Life was first good, then very tough, as the soil depleted and the Great Depression swept the land. The homestead was lost to the bank in 1937, and the family moved to Miles City, where Henry drove truck and mined shale coal. Martha graduated from high school early and moved to Seattle to join the war effort working for Boeing. In the spring of 1945, she met the love of her life, a young Navy sailor, Joe Scheiblauer, whose nickname was “Kelly”, given because he was such a good dancer. They were married on November 9, 1945. Her much-loved sister Emma, served as maid of honor.
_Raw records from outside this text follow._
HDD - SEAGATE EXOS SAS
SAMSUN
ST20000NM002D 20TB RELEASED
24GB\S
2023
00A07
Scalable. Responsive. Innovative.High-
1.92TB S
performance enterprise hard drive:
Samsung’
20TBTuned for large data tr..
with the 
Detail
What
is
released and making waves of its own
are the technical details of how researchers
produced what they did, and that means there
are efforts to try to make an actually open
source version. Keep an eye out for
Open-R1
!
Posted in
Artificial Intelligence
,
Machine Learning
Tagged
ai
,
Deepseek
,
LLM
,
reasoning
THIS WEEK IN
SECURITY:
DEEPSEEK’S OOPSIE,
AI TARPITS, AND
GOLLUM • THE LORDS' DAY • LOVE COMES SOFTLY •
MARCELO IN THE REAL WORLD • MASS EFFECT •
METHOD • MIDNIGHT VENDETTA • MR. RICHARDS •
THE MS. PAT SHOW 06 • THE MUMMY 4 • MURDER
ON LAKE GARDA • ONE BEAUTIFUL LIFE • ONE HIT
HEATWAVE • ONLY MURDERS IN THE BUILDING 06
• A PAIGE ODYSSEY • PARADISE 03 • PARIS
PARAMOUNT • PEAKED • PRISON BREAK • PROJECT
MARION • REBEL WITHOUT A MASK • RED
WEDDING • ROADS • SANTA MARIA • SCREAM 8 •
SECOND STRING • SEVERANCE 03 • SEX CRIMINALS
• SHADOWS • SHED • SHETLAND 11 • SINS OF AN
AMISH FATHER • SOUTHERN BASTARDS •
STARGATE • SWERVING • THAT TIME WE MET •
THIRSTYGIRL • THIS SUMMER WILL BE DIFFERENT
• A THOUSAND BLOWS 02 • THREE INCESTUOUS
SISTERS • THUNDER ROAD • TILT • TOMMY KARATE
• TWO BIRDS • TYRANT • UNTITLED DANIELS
Son Joseph Kelly was born in 1946, followed by son Stephen Bruce in 1949. After his Navy discharge Joe and Martha lived in Miles City, then Long Beach, then back to Montana in 1950-51, to manage a ranch owned by Martha’s older brother Reinhart. Then it was back to Long Beach, where Joe became a general contractor. Martha at first stayed home, raising their boys, but in 1963 she obtained a real estate sales license. selling homes, including those that Joe built on spec. She did well, obtained a broker’s license, and opened her own office in Seal Beach, where they lived at the time. Martha sold beach-area properties, and ended up with a loyal set of clients who valued her keen eye for good investments.
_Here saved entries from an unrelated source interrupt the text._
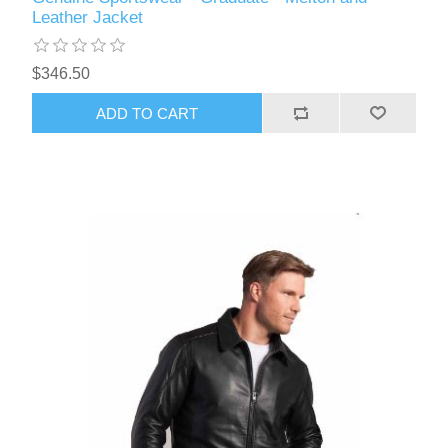
Leather Jacket
$346.50
ADD TO CART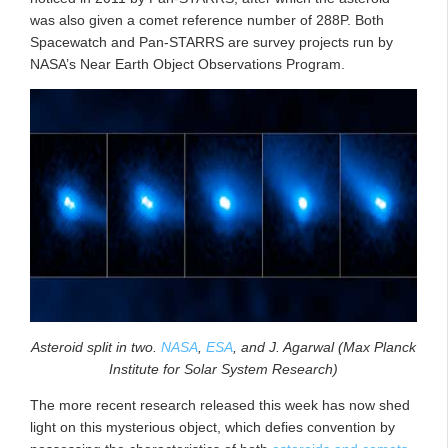
was also given a comet reference number of 288P. Both
Spacewatch and Pan-STARRS are survey projects run by
NASA’s Near Earth Object Observations Program.
Asteroid split in two.
NASA
,
ESA
, and J. Agarwal (Max Planck
Institute for Solar System Research)
The more recent research released this week has now shed
light on this mysterious object, which defies convention by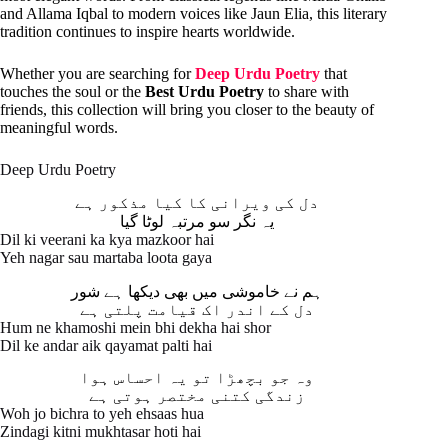
and Allama Iqbal to modern voices like Jaun Elia, this literary
tradition continues to inspire hearts worldwide.
Whether you are searching for
Deep Urdu Poetry
that
touches the soul or the
Best Urdu Poetry
to share with
friends, this collection will bring you closer to the beauty of
meaningful words.
Deep Urdu Poetry
دل کی ویرانی کا کیا مذکور ہے
یہ نگر سو مرتبہ لوٹا گیا
Dil ki veerani ka kya mazkoor hai
Yeh nagar sau martaba loota gaya
ہم نے خاموشی میں بھی دیکھا ہے شور
دل کے اندر اک قیامت پلتی ہے
Hum ne khamoshi mein bhi dekha hai shor
Dil ke andar aik qayamat palti hai
وہ جو بچھڑا تو یہ احساس ہوا
زندگی کتنی مختصر ہوتی ہے
Woh jo bichra to yeh ehsaas hua
Zindagi kitni mukhtasar hoti hai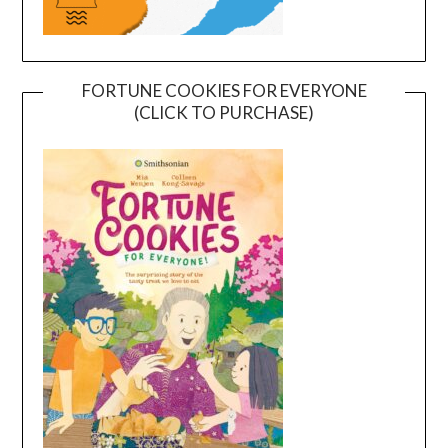
FORTUNE COOKIES FOR EVERYONE
(CLICK TO PURCHASE)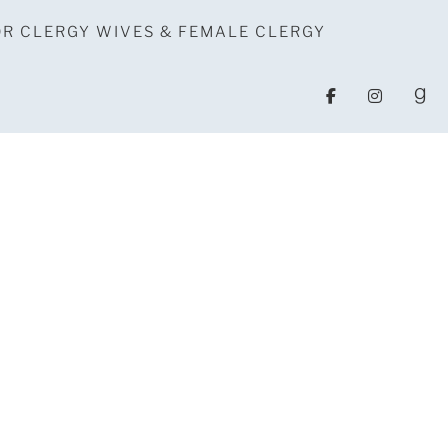
OR CLERGY WIVES & FEMALE CLERGY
After their two sons were out on their own Joe and Martha move to Birdseye Creek area in 1970 , where Joe built a house and Martha made it a home. Martha again sold real estate, but switched to the Josephine Health Department, where she worked as an administrative assistant until retirement in 1993. Later they lived in Weimer before moving into Grants Pass.
Martha and Joe loved road-tripping, camping and fishing, and were both excellent outdoors people. They also had an enthusiastic love of music, and during their Oregon years played in and lead several Dixieland jazz bands, the “Dixie Jazz Misfits” and “Dixie Fat Cats” being two. They played mostly banjo, with Martha also playing mandolin. They performed at parades, store openings, parties, bars, and rest homes, for nearly forty years, developing many dear friends. They only stopped when Joe’s health declined. It was about this time, 2011, that they moved into the independent-living facility first called “Spring Meadows”, where once again they made new friends. Martha was very warm and outgoing. She would not hesitate to sit at the table of new residents to welcome them. Her family remarked often on her easy going, optimistic spirit and cherished her for it.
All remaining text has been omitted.